Reading Response # 4- Letter to Marjane Satrapi

Dear Marjane Satrapi,

I am writing you to inform you that I am reading your autobiography "Persepolis" for my english class. I have read it for a month so far and by reading your life story in only a month made me think a lot about how life in Iran must have been in the eighties, compared to the United States were everything was picture perfect back then. The first issue that made me ponder was the whole issue of social class. In your memoirs you state that people in lower social classes were being recruited to join the army just because they do not have money, and have no means of getting a higher education. But also the way that the Iranian army tried to get the young men who were in the lower social class, was promising them a better afterlife with 42 virgins for them to have. This Ms. Satrapi has happen to me as well because I do not come from a family with money. So the army was trying to persuade me, by telling me that they will pay for my education if I want to continue to get a Higher education. Just because I come from a low income family, does not mean I need to join the army. I could always find other way of entering college like acquiring a job to pay my education. I see this as a similarity for both of our countries but the only difference is that in the United States we are able to work up the social ladder if we are not happy with the type of social class we are in and for your country you can not, you have to remain in your social class and marry someone within it or else you might be ridiculed or maybe even be condemned from society.

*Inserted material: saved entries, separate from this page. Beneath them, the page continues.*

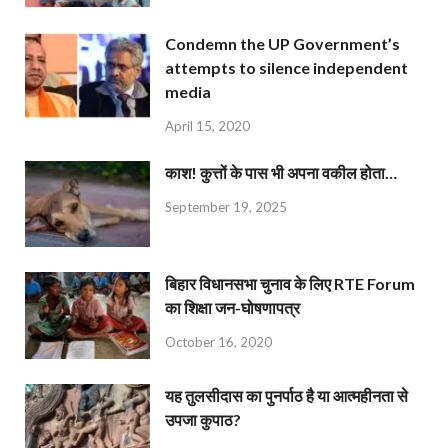
Condemn the UP Government’s
attempts to silence independent
media
April 15, 2020
काश! कुत्तों के पास भी अपना वकील होता…
September 19, 2025
बिहार विधानसभा चुनाव के लिए RTE Forum
का शिक्षा जन-घोषणापत्र
October 16, 2020
यह तुलसीदास का पुनर्पाठ है या आत्महीनता से
उपजा कुपाठ?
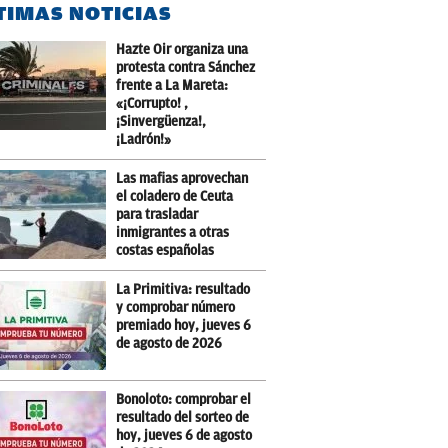
TIMAS NOTICIAS
Hazte Oir organiza una
protesta contra Sánchez
frente a La Mareta:
«¡Corrupto! ,
¡Sinvergüenza!,
¡Ladrón!»
Las mafias aprovechan
el coladero de Ceuta
para trasladar
inmigrantes a otras
costas españolas
La Primitiva: resultado
y comprobar número
premiado hoy, jueves 6
de agosto de 2026
Bonoloto: comprobar el
resultado del sorteo de
hoy, jueves 6 de agosto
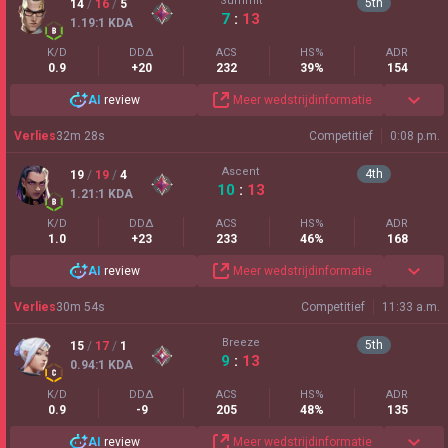
Summit
5
th
14
/
16
/
5
7
:
13
1.19
:1
KDA
K/D
DDΔ
ACS
HS%
ADR
0.9
+20
232
39%
154
AI
review
Meer wedstrijdinformatie
Verlies
32
m
28
s
Competitief
0:08 p.m.
Ascent
4
th
19
/
19
/
4
10
:
13
1.21
:1
KDA
K/D
DDΔ
ACS
HS%
ADR
1.0
+23
233
46%
168
AI
review
Meer wedstrijdinformatie
Verlies
30
m
54
s
Competitief
11:33 a.m.
Breeze
5
th
15
/
17
/
1
9
:
13
0.94
:1
KDA
K/D
DDΔ
ACS
HS%
ADR
0.9
-9
205
48%
135
AI
review
Meer wedstrijdinformatie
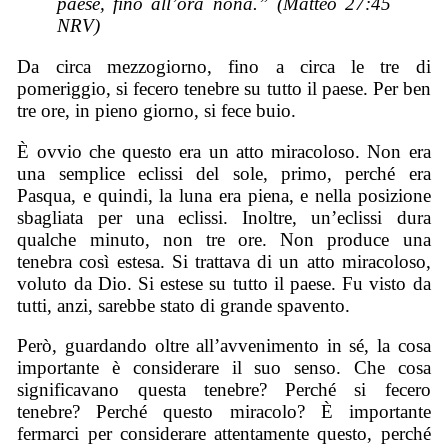
paese, fino all’ora nona.” (Matteo 27:45
NRV)
Da circa mezzogiorno, fino a circa le tre di
pomeriggio, si fecero tenebre su tutto il paese. Per ben
tre ore, in pieno giorno, si fece buio.
È ovvio che questo era un atto miracoloso. Non era
una semplice eclissi del sole, primo, perché era
Pasqua, e quindi, la luna era piena, e nella posizione
sbagliata per una eclissi. Inoltre, un’eclissi dura
qualche minuto, non tre ore. Non produce una
tenebra così estesa. Si trattava di un atto miracoloso,
voluto da Dio. Si estese su tutto il paese. Fu visto da
tutti, anzi, sarebbe stato di grande spavento.
Però, guardando oltre all’avvenimento in sé, la cosa
importante è considerare il suo senso. Che cosa
significavano questa tenebre? Perché si fecero
tenebre? Perché questo miracolo? È importante
fermarci per considerare attentamente questo, perché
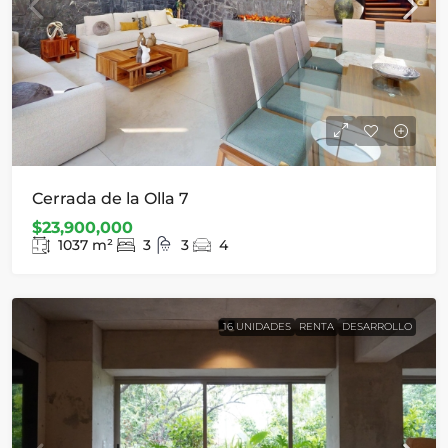
Cerrada de la Olla 7
$23,900,000
1037
m²
3
3
4
16 UNIDADES
RENTA
DESARROLLO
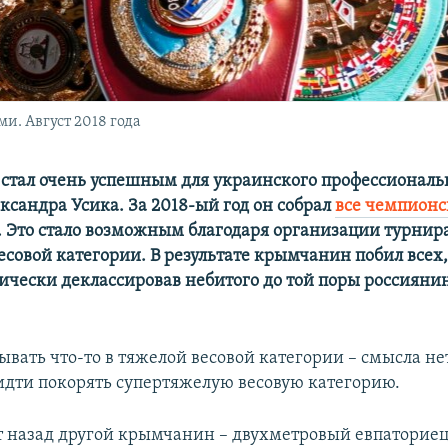
и. Август 2018 года
стал очень успешным для украинского профессиональ
ксандра Усика. За 2018-ый год он собрал
все чемпионс
. Это стало возможным благодаря организации турнир
есовой категории. В результате крымчанин побил всех,
ически деклассировав небитого до той поры россияни
вать что-то в тяжелой весовой категории – смысла не
идти покорять супертяжелую весовую категорию.
т назад другой крымчанин – двухметровый евпаторие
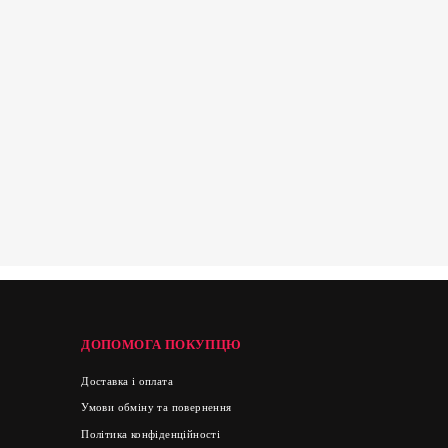
ДОПОМОГА ПОКУПЦЮ
Доставка і оплата
Умови обміну та повернення
Політика конфіденційності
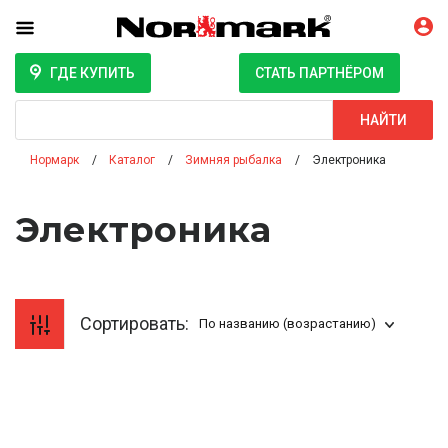
ГДЕ КУПИТЬ
СТАТЬ ПАРТНЁРОМ
Поиск
НАЙТИ
Нормарк
Каталог
Зимняя рыбалка
Электроника
Электроника
Сортировать:
По названию (возрастанию)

In addition, the second similarity that I thought about when reading your autobiography was in both in the United States and Iran, people in those countries tend to criticize each other upon social status. Especially people who are in the upper class make fun others because they have better things than others. I feel that we both come from the same worlds because I agree with you with the same issues that I just told you about. Before I close my letter to you I would like to ask you if you would return to your home country? and what would you have done if you had the chance when you were little to change the way Iran was ruled? Also, I think that everyone should read your autobiography to understand the way other countries are ruled outside the United States and it was a unique you showed your memoirs in graphic novel way which makes it an interesting read.